Iskenderun: Benoît de LAURELLE, Military attaché – Cemil AKSAK, Sub-Governor of Iskenderun – Bernard EMIÉ, French Ambassador in Ankara – Captain Gilles BOIDEVEZI, Commander of frigate Jean Bart.
I would like to thank to the editor and the contributors of this blog for allowing me to write as a guest. I feel honoured.
Writing an article for French about Turkey is not an easy task. Such as my relationship with both countries. I was born in Paris and stayed there till I was 3 years old. My parents married before my father started his master grade studies at Universite de Paris in early 70’ies. When he finished his studies we have returned. Later I have visited Paris a few times as a tourist. I know that my short stint in France does not qualify me as an expert, but I will try to tell you about my thoughts and feelings anyway.
I have been told by Clarisse (Les Carnets de Clarisse) that the ordinary French people only know the clichés about Turkey. Well clichés make it easier for someone to understand to perceive things but on the other hand they just over simplify facts.As far as ı can see (or watch) it Turkey is perceived as a some semi European semi Middle Eastern country that is poised to steal way work and wealth from French workers. The Plombier polonais is replaced by a Turkish one. And in Turkey France is perceived as a country where Turkey is only remembered during the election and where the Armenian Diaspora is influencing the French politics.
In reality the political and diplomatic relation between the two countries are, way behind economical relations. France is the second biggest market for Turkish goods according to French ambassador and French companies are providing jobs for 100.000 in Turkey. The value of the mutual business is around 10 billion Euros. These are impressive numbers. But these realities of these numbers are not reflected in political environment.
Remember the row between Mr. Sarkozy and Renault Car Company about the shifting of Clio production from France to Bursa Turkey? Renault wanted to shift its entire Clio production from France to its factory in Bursa where the costs especially the cost of labour are lower. Before the involvement of Palais de l’Élysée it was a simple economical matter. Afterwards it turned to be a political matter. And the political solution had nothing to do with the economical realities.

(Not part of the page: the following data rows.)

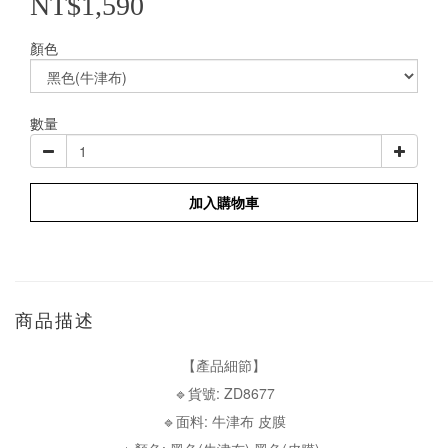
NT$1,590
顏色
數量
加入購物車
商品描述
【產品細節】
🔹貨號: ZD8677
🔹面料: 牛津布 皮膜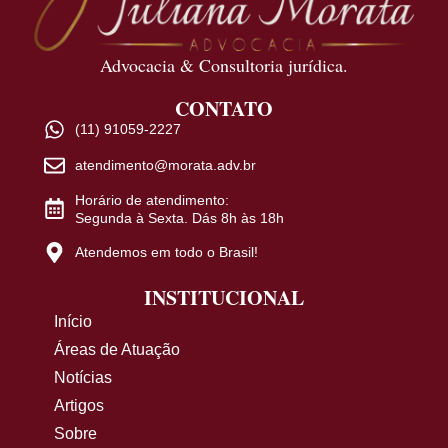
Advocacia & Consultoria jurídica.
CONTATO
(11) 91059-2227
atendimento@morata.adv.br
Horário de atendimento:
Segunda à Sexta. Dás 8h às 18h
Atendemos em todo o Brasil!
INSTITUCIONAL
Início
Áreas de Atuação
Notícias
Artigos
Sobre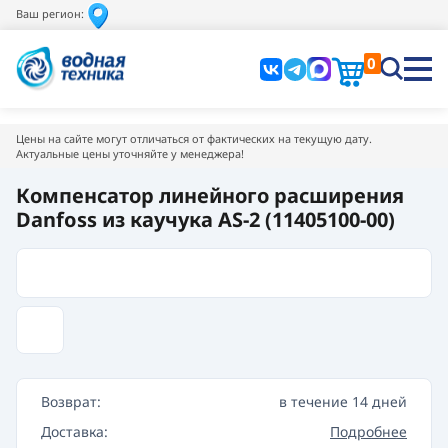
Ваш регион:
0
Цены на сайте могут отличаться от фактических на текущую дату.
Актуальные цены уточняйте у менеджера!
Компенсатор линейного расширения
Danfoss из каучука AS-2 (11405100-00)
Возврат:
в течение 14 дней
Доставка:
Подробнее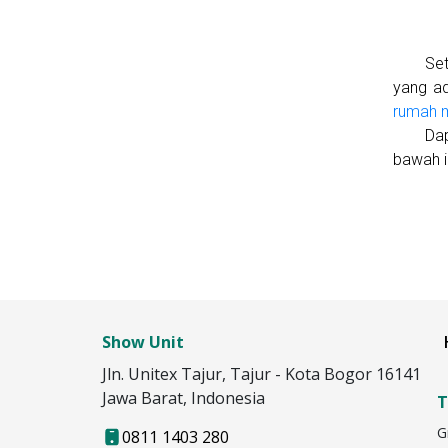
Set
yang ad
rumah m
Da
bawah i
Show Unit
Jln. Unitex Tajur, Tajur - Kota Bogor 16141
Jawa Barat, Indonesia
T
G
0811 1403 280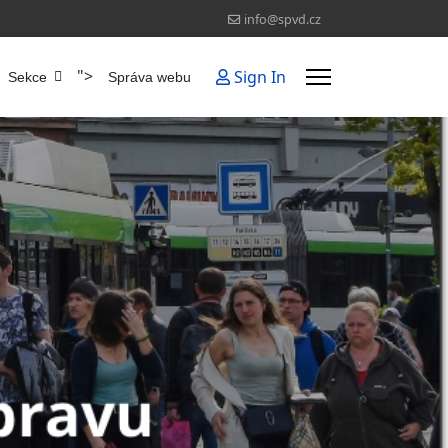
info@spvd.cz
">
Sign In
Sekce
Správa webu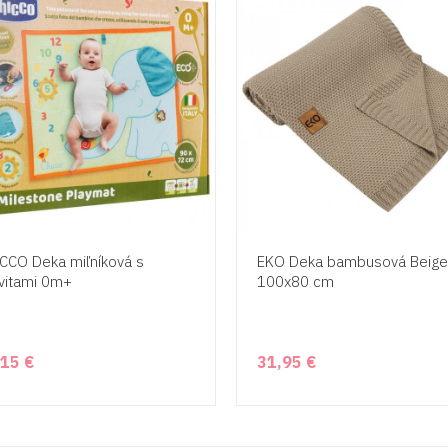
CCO Deka miľníková s
EKO Deka bambusová Beige
ivitami 0m+
100x80 cm
,15 €
31,95 €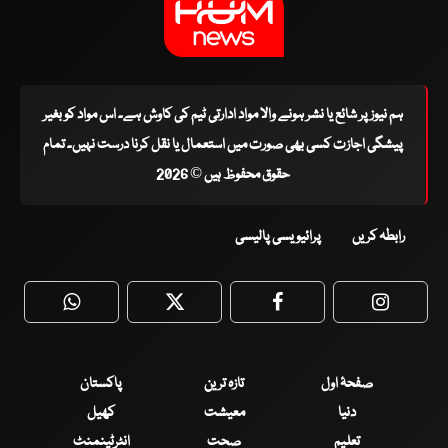
ہم نیوز پر شائع یا نشر ہونے والا مواد ادارتی ٹیم کی کاوش ہے۔ اس مواد کو بغیر
پیشگی اجازت کسی بھی صورت میں استعمال یا نقل کرنا درست نہیں۔ تمام
حقوق محفوظ ہیں © 2026
رابطہ کریں
پرائیویسی پالیسی
WhatsApp
Twitter
Facebook
Faceboo
صفحۂ اول
تازہ ترین
پاکستان
دنیا
معیشت
کھیل
تعلیم
صحت
انٹرٹینمنٹ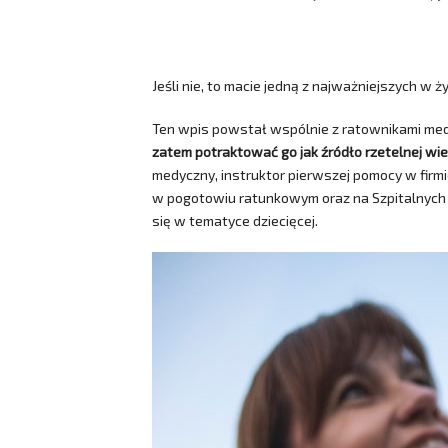
Jeśli nie, to macie jedną z najważniejszych w życ
Ten wpis powstał wspólnie z ratownikami med
zatem potraktować go jak źródło rzetelnej wi
medyczny, instruktor pierwszej pomocy w firm
w pogotowiu ratunkowym oraz na Szpitalnych 
się w tematyce dziecięcej.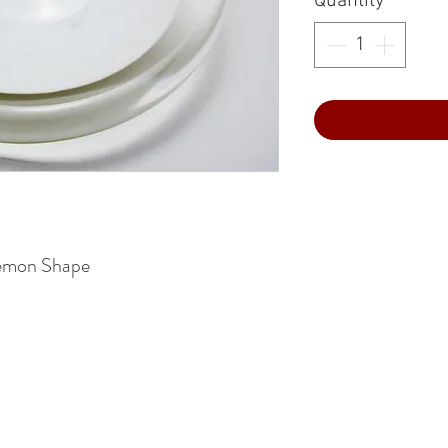
Quantity
*
Lemon Shape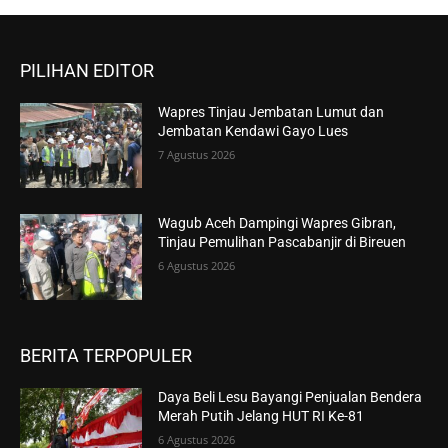
PILIHAN EDITOR
Wapres Tinjau Jembatan Lumut dan
Jembatan Kendawi Gayo Lues
7 Agustus 2026
Wagub Aceh Dampingi Wapres Gibran,
Tinjau Pemulihan Pascabanjir di Bireuen
6 Agustus 2026
BERITA TERPOPULER
Daya Beli Lesu Bayangi Penjualan Bendera
Merah Putih Jelang HUT RI Ke-81
6 Agustus 2026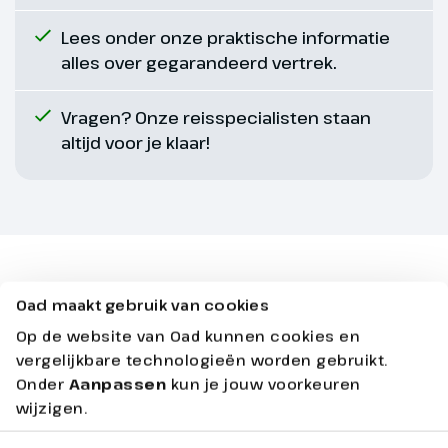
Lees onder onze praktische informatie
alles over gegarandeerd vertrek.
Vragen? Onze reisspecialisten staan
Dag 8
altijd voor je klaar!
Poreč & Rovinj
215 km
Na het ontbijt rijden we naar
Businformatie
Poreč, één van de populairste
Oad maakt gebruik van cookies
vakantiebestemmingen van
Op de website van Oad kunnen cookies en
Kroatië. We brengen een bezoek
Je kunt kiezen uit een aantal mogelijkheden om
vergelijkbare technologieën worden gebruikt.
aan het historische centrum met
jouw vakantie ontspannen te beginnen
Onder
Aanpassen
kun je jouw voorkeuren
het Maraforplein, de toren van
wijzigen.
Poreč en de Sint-
Per Oad servicelijn (inclusief)
1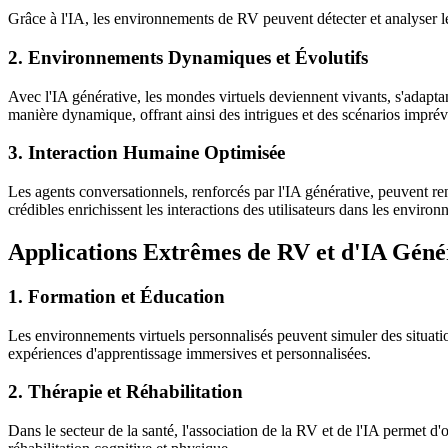
Grâce à l'IA, les environnements de RV peuvent détecter et analyser le
2. Environnements Dynamiques et Évolutifs
Avec l'IA générative, les mondes virtuels deviennent vivants, s'adapta
manière dynamique, offrant ainsi des intrigues et des scénarios imprévi
3. Interaction Humaine Optimisée
Les agents conversationnels, renforcés par l'IA générative, peuvent r
crédibles enrichissent les interactions des utilisateurs dans les environ
Applications Extrêmes de RV et d'IA Géné
1. Formation et Éducation
Les environnements virtuels personnalisés peuvent simuler des situatio
expériences d'apprentissage immersives et personnalisées.
2. Thérapie et Réhabilitation
Dans le secteur de la santé, l'association de la RV et de l'IA permet d'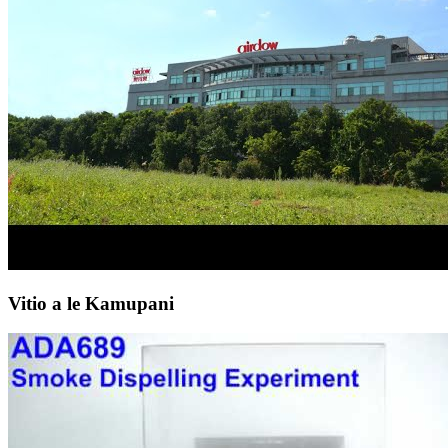
Vitio a le Kamupani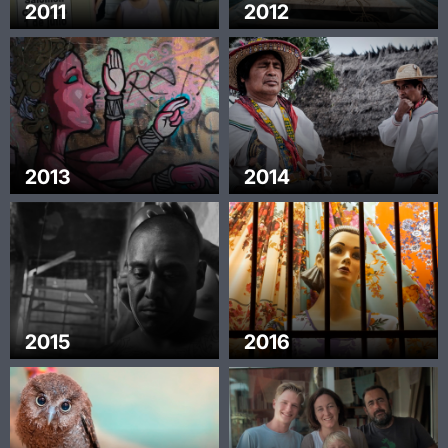
2011
2012
2013
2014
2015
2016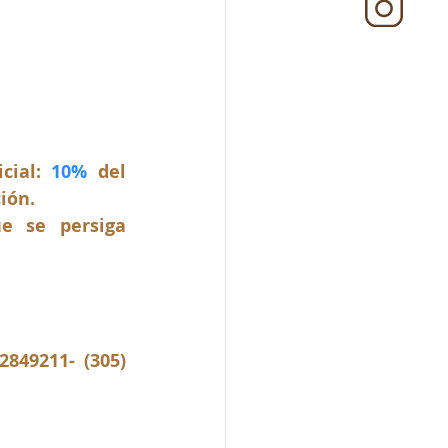
cial: 
10%
 del 
ción.
e se persiga 
849211- (305) 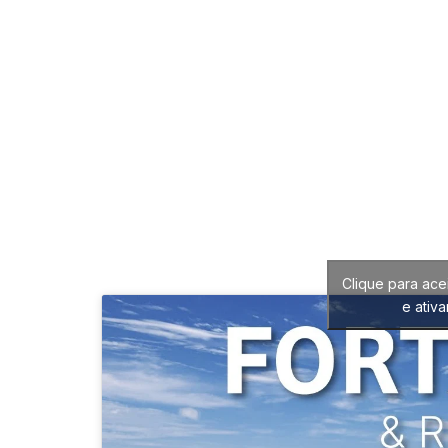
Clique para ace
e ativ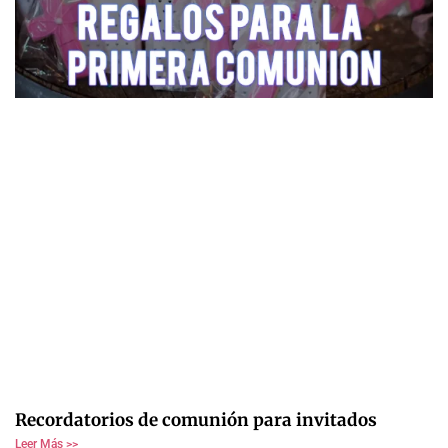
Recordatorios de comunión para invitados
Leer Más >>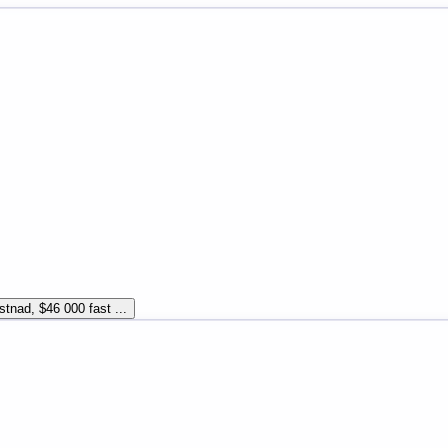
stnad, $46 000 fast ...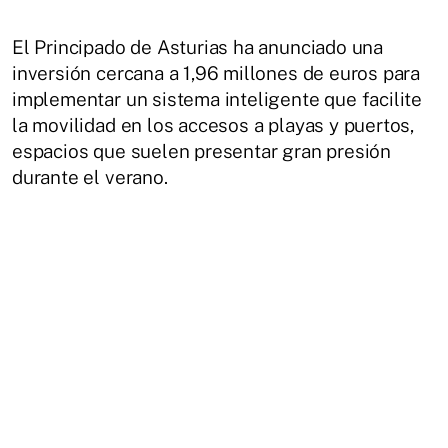
El Principado de Asturias ha anunciado una
inversión cercana a 1,96 millones de euros para
implementar un sistema inteligente que facilite
la movilidad en los accesos a playas y puertos,
espacios que suelen presentar gran presión
durante el verano.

Other countries such as Germany, USA or Russia which also have mutual economical interest with Turkey seem to care a lot more with their relations. They try to have balanced, smooth relations with Turkey. But the relations between France and Turkey seem to be more volatile and temperamental. Even if the French entrepreneurs seem to be interested in Turkey as a market, and production base this interest doesn’t seem to be shared by the politicians.
This week between 12th and 15th March, the crown jewel of French Navy, the carrier Chales De Gaulle is visiting Cyprus and an escort of her, the frigate Jean Bart is visiting Turkey. De Gaulle will conduct joint manoeuvres with Cypriot armed forces whereas the sailors of Jean Bart will visit the graves of French soldiers died during the French occupation of the south east Turkey after the First World War. The symbolisms of these visits are clear and obvious. And it also shows that France is totally underestimating the value of Turkey as an ally.
The unique location of Turkey gives us the ability to be a part of Caucasian, Balkan, Mediterranean and a Middle Eastern country. The historical past of Turkey in these regions creates an understanding of the problematic in these regions. I am aware that these areas lay also in the influence zone of France. It was France that brokered a cease-fire agreement between Georgia and Russia in August 2008. But the same France is selling 4 potent amphibious ships to Russia this year. So if you were a Georgian, would you continue to trust to France? On the other hand Turkey tries to follows an even handed and balanced relation with these countries as much as it is possible. Thus a closer cooperation with Turkey would benefit France in her relations in these regions and smooth the bilateral relations between Turkey and France.
Inevitable time will come there the public in both countries will have to change their perceptions about each other. The sooner it is done the sooner the relations between the two countries become balanced and better. I do not know how effective the Turkish Season will be. But it is a good move in the right way.
How knows may be the Turkish month of the will help to improve the relations as well.
Cem Devrim Yaylali
Cem Devrim Yaylali was born in Paris and raised in Istanbul. His interest in naval issues and warships began by taking photos of warships visiting Istanbul as a teenage. His photos and articles have been published in various naval publications both Turkey and abroad. He is author of two websites, Unofficial Homepage of Turkish Navy and Bosphorus Naval News.